### Your assignment
For each line of the data below, test for "الإسرائيلي". Report only the number of lines that pass.

### Information supplied
:::

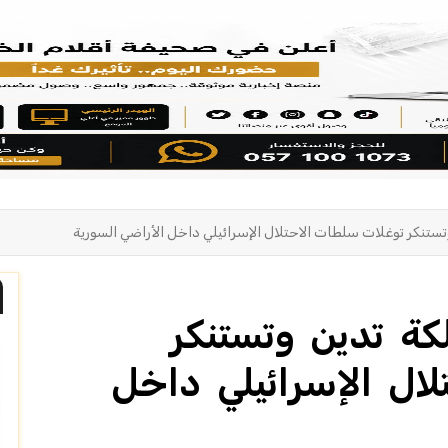
وتستنكر توغلات سلطات الاحتلال الإسرائيلي داخل الأراضي السورية
لكة تدين وتستنكر
ال الإسرائيلي داخل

:::

### Solution for this exercise
2